Extracted data entries
-- -- --

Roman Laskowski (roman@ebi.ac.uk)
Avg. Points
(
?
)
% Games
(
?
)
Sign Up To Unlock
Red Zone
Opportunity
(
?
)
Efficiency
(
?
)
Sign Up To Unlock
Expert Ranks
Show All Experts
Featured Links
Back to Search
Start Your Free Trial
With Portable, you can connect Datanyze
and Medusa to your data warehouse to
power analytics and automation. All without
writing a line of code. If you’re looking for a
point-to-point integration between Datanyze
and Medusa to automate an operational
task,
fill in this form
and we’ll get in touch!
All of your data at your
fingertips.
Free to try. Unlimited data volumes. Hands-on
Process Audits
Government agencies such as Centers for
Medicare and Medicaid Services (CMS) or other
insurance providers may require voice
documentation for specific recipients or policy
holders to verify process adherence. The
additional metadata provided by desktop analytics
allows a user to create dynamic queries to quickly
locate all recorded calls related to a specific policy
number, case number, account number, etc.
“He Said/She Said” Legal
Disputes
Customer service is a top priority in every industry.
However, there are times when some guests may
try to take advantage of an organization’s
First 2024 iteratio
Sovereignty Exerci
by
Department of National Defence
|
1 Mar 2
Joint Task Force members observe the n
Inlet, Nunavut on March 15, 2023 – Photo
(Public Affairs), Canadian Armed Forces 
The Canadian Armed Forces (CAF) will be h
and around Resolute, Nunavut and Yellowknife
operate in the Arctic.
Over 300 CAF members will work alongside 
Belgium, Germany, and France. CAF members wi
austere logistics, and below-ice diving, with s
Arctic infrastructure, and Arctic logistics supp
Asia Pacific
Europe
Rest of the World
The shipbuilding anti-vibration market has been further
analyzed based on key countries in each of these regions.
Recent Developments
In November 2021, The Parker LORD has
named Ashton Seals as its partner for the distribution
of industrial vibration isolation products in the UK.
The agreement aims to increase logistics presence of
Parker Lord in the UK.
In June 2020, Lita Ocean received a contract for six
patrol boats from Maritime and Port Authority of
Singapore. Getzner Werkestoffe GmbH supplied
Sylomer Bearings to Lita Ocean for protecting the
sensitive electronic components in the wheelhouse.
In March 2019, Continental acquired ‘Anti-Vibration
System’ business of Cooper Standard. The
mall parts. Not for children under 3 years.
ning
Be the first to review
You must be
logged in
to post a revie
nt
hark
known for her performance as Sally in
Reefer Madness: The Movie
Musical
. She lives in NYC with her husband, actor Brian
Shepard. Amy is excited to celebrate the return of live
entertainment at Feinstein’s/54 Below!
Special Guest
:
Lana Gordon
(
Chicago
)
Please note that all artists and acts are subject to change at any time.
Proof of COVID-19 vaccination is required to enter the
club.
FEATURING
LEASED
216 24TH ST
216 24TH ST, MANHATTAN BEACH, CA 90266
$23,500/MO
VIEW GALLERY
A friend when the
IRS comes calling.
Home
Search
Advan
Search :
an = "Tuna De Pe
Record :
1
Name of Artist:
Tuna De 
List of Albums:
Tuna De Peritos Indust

-- -- --

→ **Task requirements**:
Within the entries, find all lines that contain "when" and copy each one.

→ **Exercise result**:
However, there are times when some guests may
A friend when the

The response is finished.